[WORK REQUEST]: A single number is expected: the count of lines in the records below that contain "keddy".

== EXTRACTED MATERIAL ==

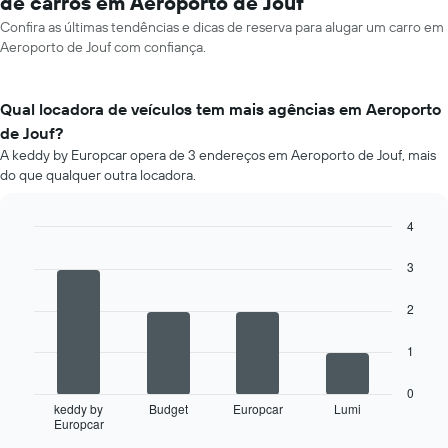
de carros em Aeroporto de Jouf
Confira as últimas tendências e dicas de reserva para alugar um carro em
Aeroporto de Jouf com confiança.
Qual locadora de veículos tem mais agências em Aeroporto
de Jouf?
A keddy by Europcar opera de 3 endereços em Aeroporto de Jouf, mais
do que qualquer outra locadora.
4
Bar
Chart
graphic.
chart
3
with
4
2
bars.
O
1
gráfico
a
0
seguir
keddy by
Budget
Europcar
Lumi
Europcar
exibe
End
of
as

===

[ANSWER SPACE]: 2